I would like to see Iga Swiatek play Yulia Putinseva.
Quick hits
Our guy Shane van Gisbergen WON AGAIN at Sonoma.
He’s now up to 3 wins in the NASCAR Cup Series this season, tied for the most of any driver, and he’s third in the playoff point standings, simply because nobody else knows how to drive on road courses. Here’s what I wrote about him last week:
This Kiwi is the only NASCAR driver who knows how to make right turns
Joey Chestnut won the 4th of July hot dog eating contest by eating 70.5 hot dogs, beating his closest opponent by 24 dogs.
Aussie Grace Kim had an all-time finish to win the Evian Championship. She hit an eagle to force a playoff on 18, hit the ball into the water on the first playoff hole, holed out from her drop shot to force another playoff hole, then eagled to win her first major:
(And by the way, the tournament is named that because it’s actually in Evian, France, not because of a water sponsorship.)
MI New York won Major League Cricket after going 3-7 in the regular season, squeaking into the fourth and final playoff spot, and then knocking off #3, #2, and #1 in order to earn their second championship in the three-year old competition.
MI New York stands for “Mumbai Indians New York,” since they’re owned by the same group that owns the Mumbai Indians.
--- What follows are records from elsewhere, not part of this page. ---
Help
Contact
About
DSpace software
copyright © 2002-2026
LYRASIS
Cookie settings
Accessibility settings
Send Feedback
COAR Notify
I guess it would be kinda weird to have a team named “Mumbai Indians New York.”
Sweden’s Tove Alexandersson won her 22nd and 23rd Orienteering World Championships, the most of all time, to go along with her gold medals in ski orienteering, skyrunning, and ski mountaineering. This makes her the #1 person in the world to be with when you are lost the Alpine mountains, but arguably the worst person in the world to be with if the two of you are trying to escape a bear.
Of all the things I learned about this week, the most unexpected was "a team was recently created in the United States that uses the moniker Indians, and it's entirely appropriate and not at all problematic." Progress!
The futures league in New England does home run derbys to end games tied after the 10th! It’s great.